Sfruttati, sottopagati e ricattati: una protesta, una malattia, e sono fuori.
Ci sono altre migliaia di disperati disposti a farsi sfruttare al posto loro.

Questi conti non tornano neppure quando si guarda al moltiplicarsi di
leggi, regolamenti e cavilli, spesso imposti non dal buon senso o dal bene
comune, ma da lobbies economiche piene di soldi che sfuggono a ogni
controllo, intente a rafforzare i propri poteri e la propria influenza, o da
sistemi ideologici che per difendere le loro libertà calpestano quelle degli
altri.

Faccio fatica a vedere libertà in
tutto questo. Sembra che ci sia una logica perversa per la quale ciascuno debba
lavorare di più per guadagnare di meno e spendere di più. E guai se uno non
spende, perché è colpa sua se c’è la recessione e le fabbriche chiudono. Così
vorrebbero che tu cambiassi i vestiti a ogni stagione, lo smartphone ogni sei
mesi, la macchina ogni tre anni, la lavatrice ogni… e via discorrendo. Sei
libero, sì: di spendere, consumare, indebitarti, incollarti alla Tv, lasciarti
riempire di bla bla, crearti relazioni digitali, ammassarti in spiaggia, far la
coda in autostrada. Ma non puoi fermarti: per stare in famiglia, godere dei
figli (se ci sono), leggere, curare la tua casa, creare e far crescere
relazioni e scoprire così che fai parte di una comunità e non di un vicinato
anonimo e minaccioso. Soprattutto non hai più tempo per Dio. Sparita la
domenica (giorno del Signore), prevale il fine settimana (giorno di altri
signori: shopping, sport, sci, mare, movida…). Perché se dai tempo a Dio
rischi di cominciare a pensare e finisci per scoprirti triste, vuoto,
manipolato, ingannato e sfruttato.

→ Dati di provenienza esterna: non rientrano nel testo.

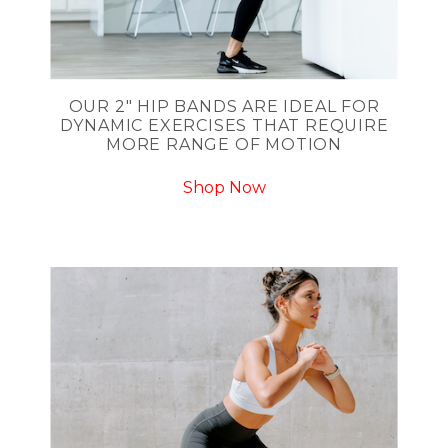
OUR 2" HIP BANDS ARE IDEAL FOR
DYNAMIC EXERCISES THAT REQUIRE
MORE RANGE OF MOTION
Shop Now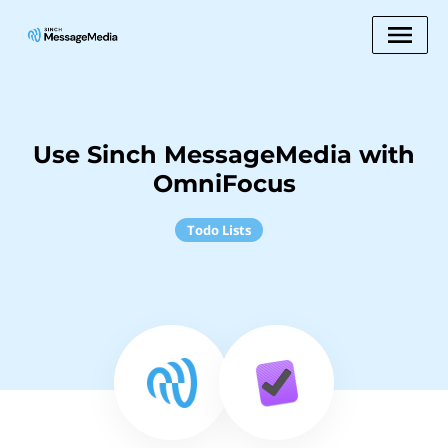
Use Sinch MessageMedia with
OmniFocus
Todo Lists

Se metti Dio al centro riscopri te stesso e
la tua dignità, che non può essere riempita solo dall’avere, consumare,
correre, «divertirsi», cercare sport o esperienze estreme.

Ci sono voluti millenni perché l’umanità (o parte di essa) ripudiasse
la schiavitù come sistema. Ma il dubbio che oggi esista un altro tipo di
schiavitù m ‘inquieta. Si scrive e parla tanto di diritti umani, abbiamo
centinaia di associazioni piccole e grosse che li difendono e promuovono,
eppure l’impressione è che in un mondo dove si dà sempre meno spazio a Dio
diminuiscano anche la libertà e la dignità dell’uomo. Una pagina web chiedeva «quanti
schiavi hai?». Forse oggi è tempo di domandarci anche: «Ci rendiamo conto che
rischiamo di vivere da schiavi e che la libertà va difesa sempre, per se stessi
e per ogni altra persona?».

Buona estate e ogni bene a tutti voi, lettori di MC.